In einer kleinen Umfrage der APA haben sich einige Spitzensportler zu der Thematik geäußert, inwiefern man einerseits von überragenden Kollegen profitiert, andererseits aber auch Nachteile hat. Fakt ist jedoch: So mancher Athlet ist erst richtig aufgeblüht, als er aus dem Schatten des alle überstrahlenden Stars treten konnte.
Für den zweifachen Skisprung-Weltmeister und Gesamt-Weltcupsieger (2016/17) Stefan Kraft hat die Medaille zwei Seiten. "Man kann sich in Ruhe entwickeln, man kann sich auf seine Sachen super konzentrieren", sagte Kraft kürzlich in Salzburg. "Aber ich habe schon gemerkt, als ich in das Weltcup-Team dazugekommen bin, dass ich da untergegangen bin. Da waren Morgenstern, Schlierenzauer, Kofler, Loitzl - da hast du sehr wenig Aufmerksamkeit gekriegt. Da habe ich mich richtig reinkämpfen müssen", verrät der mittlerweile 26-jährige Pongauer. "Es ist sicher nicht vorteilhaft oft, aber wenn so ein Star da ist, kommt man nicht drum herum."
Er selbst hat die alleinige Leader-Rolle im Team übrigens nicht genossen. "Es ist immer besser, wenn das ganze Team funktioniert, wenn viele gut springen. Man weiß im Training, wo man steht, man kann sich orientieren, pushen - es ist immer gut, wenn es mehrere Zugtiere gibt. Bei den Jungen verliert man oft ein bisserl: als ich mit 19 dazugekommen bin, wäre ich sicher der dritt- oder viertbeste Mann gewesen, aber war nicht einmal Ersatzmann beim Teamspringen."
Sein guter Freund und Zimmerkollege im Weltcup, Michael Hayböck, sieht es ähnlich. "Ich glaube schon, dass es auch eine Erleichterung sein kann für die dahinter. Ich habe es selber gemerkt. Es war bei mir nichts anderes: Ich bin in einer Zeit dazugekommen, in der die Superadler alles gewonnen haben. Ich habe im Kontinentalcup teilweise Seriensiege gehabt und bin im Weltcup nicht zum Einsatz gekommen", erinnerte sich der Oberösterreicher.
Michael Hayböck: "Kann viel lernen von Leuten, die Seriensiege feiern"

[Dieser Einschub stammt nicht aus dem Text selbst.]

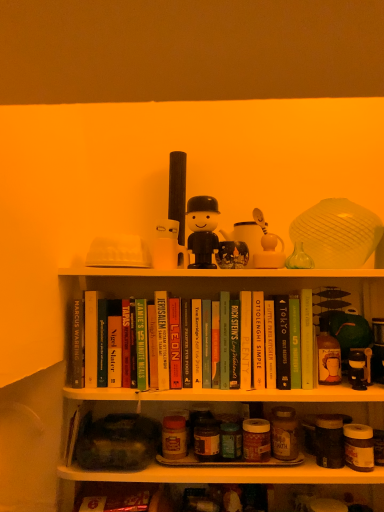 Locate an element on the screen. The width and height of the screenshot is (384, 512). unoccupied area in front of hardcover book at center, which is the twelfth paperback book from right to left is located at coordinates (148, 388). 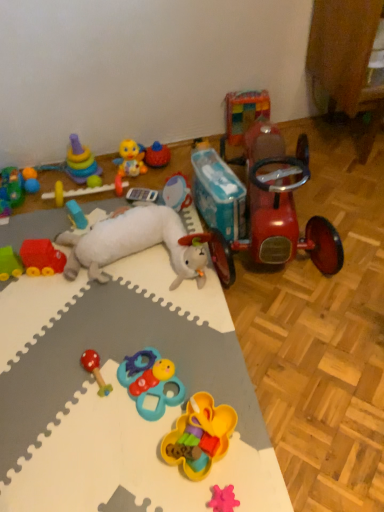 The height and width of the screenshot is (512, 384). Identify the location of free point to the right of translucent plastic toy at upper right, which is counted as the 2th toy, starting from the right. (298, 139). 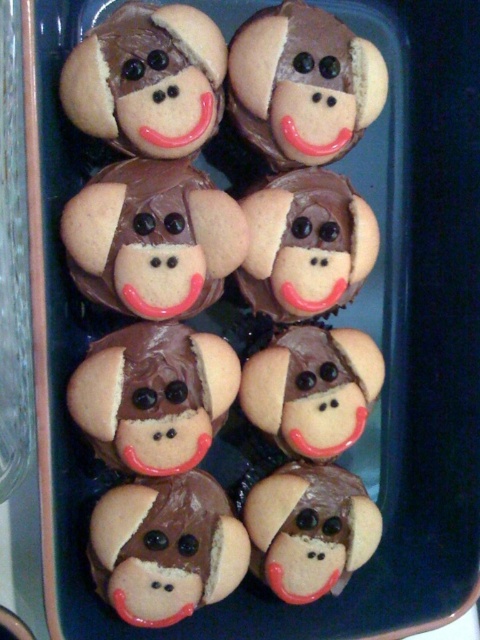 Question: Among these points, which one is nearest to the camera?

Choices:
 (A) (169, 272)
 (B) (282, 74)

Answer: (B)

Question: Is matte chocolate monkey face at center thinner than matte brown cookie at center?

Choices:
 (A) no
 (B) yes

Answer: (A)

Question: Is matte chocolate monkey face at center bigger than matte brown cookie at center?

Choices:
 (A) yes
 (B) no

Answer: (A)

Question: Among these objects, which one is farthest from the camera?

Choices:
 (A) matte chocolate monkey face at center
 (B) matte brown cookie at center

Answer: (B)

Question: Can you confirm if matte chocolate monkey face at center is thinner than matte brown cookie at center?

Choices:
 (A) yes
 (B) no

Answer: (B) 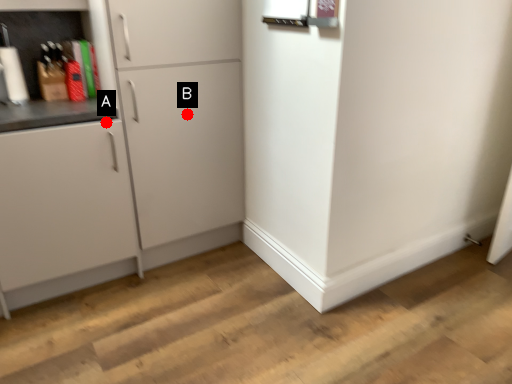 Question: Two points are circled on the image, labeled by A and B beside each circle. Which point is further to the camera?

Erst als Wolfgang Loitzl, Martin Koch und Thomas Morgenstern aufgehört haben, sei es für ihn auch im Nationalteam aufwärtsgegangen. "Dann sind Krafti und ich im Jahr darauf durchgestartet." Allerdings gibt es freilich auch Vorteile, hob Hayböck hervor: "Man kann auch viel lernen von Leuten, die Seriensiege feiern."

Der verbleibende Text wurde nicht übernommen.